Escomo lo ha dicho la Corte, un recurso extraordinario establecido en nuestra legislación procedimental con preceptos taxativos. Dentro de tales preceptos no hay ninguno que autorice la infirmación de un fallo, cuando se alega sin fundamento jurídico alguno, que durante la secuela del juicio se incurrió en defectos procedimentales. 2. —Errado es el concepto del recurrente que afirma que la no citación del Ministerio Público prescrita en el artículo 12 de la Ley 45 de 1936 en los juicios de filiación natural, genera en ellos nulidad.

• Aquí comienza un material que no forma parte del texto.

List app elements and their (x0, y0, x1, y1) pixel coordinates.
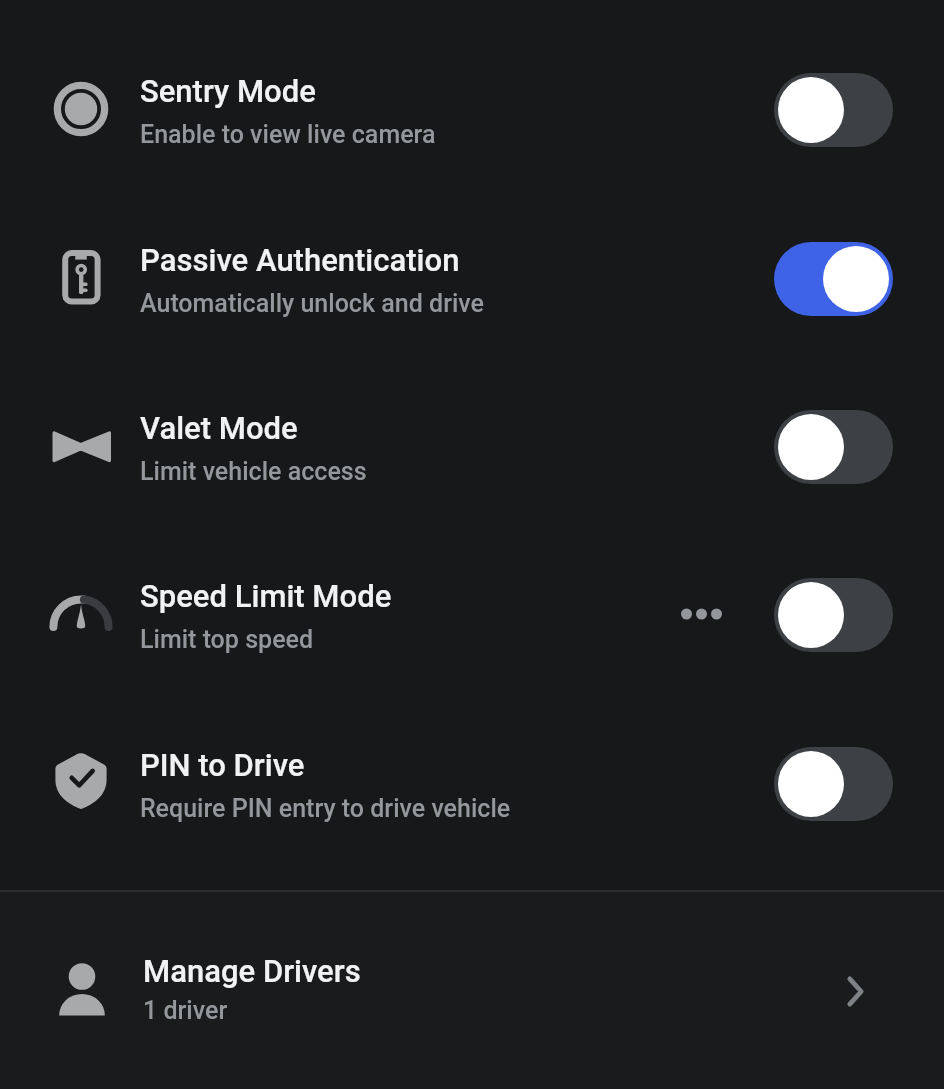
button[interactable]: Toggle, on (774, 242, 893, 316)
button[interactable]: Sentry Mode (0, 35, 944, 185)
staticText: Limit top speed (140, 625, 314, 654)
button[interactable]: Toggle, off (774, 747, 893, 821)
staticText: Passive Authentication (140, 242, 460, 278)
button[interactable]: Open Manage Drivers (805, 941, 905, 1041)
staticText: Speed Limit Mode (140, 578, 392, 614)
button[interactable]: PIN to Drive (0, 709, 944, 859)
staticText: PIN to Drive (140, 747, 305, 783)
button[interactable]: Toggle, off (774, 578, 893, 652)
button[interactable]: Valet Mode (0, 372, 944, 522)
staticText: 1 driver (143, 996, 228, 1025)
button[interactable]: More options (656, 569, 746, 659)
button[interactable]: Manage Drivers (0, 891, 944, 1089)
button[interactable]: Toggle, off (774, 73, 893, 147)
staticText: Valet Mode (140, 410, 298, 446)
staticText: Enable to view live camera (140, 120, 436, 149)
staticText: Manage Drivers (143, 953, 361, 989)
staticText: Automatically unlock and drive (140, 289, 484, 318)
staticText: Require PIN entry to drive vehicle (140, 794, 511, 823)
button[interactable]: Passive Authentication (0, 204, 944, 354)
button[interactable]: Speed Limit Mode (0, 540, 944, 690)
button[interactable]: Toggle, off (774, 410, 893, 484)
staticText: Limit vehicle access (140, 457, 367, 486)
staticText: Sentry Mode (140, 73, 316, 109)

La intervención de dicho funcionario no es esencial en todos los casos, pues, el inciso 2º del artículo 12 de la citada ley dice: "Las acciones judiciales dirigidas a obtener que se declare la filiación natural se surten precisamente por medio de abogado titulado, salvo cuando los siga el Ministerio Público". Esto hace ver claro, dijo la Corte, en sentencia de fecha de 22 de mayo de 1947, que la misma ley contempla casos en que el Ministerio Público no las siga, esto es, que no se ordena la intervención del mismo, en todo caso.
Posteriormente, en fallo de 11 de mayo de 1948, reafirmó su doctrina en los siguientes términos: "La Corte ha decidido en numerosas ocasiones, que al Ministerio Público no corresponde siempre y necesariamente la calidad de parte en los juicios sobre declaración de filiación natural, en forma que su ausencia determine nulidad de lo actuado".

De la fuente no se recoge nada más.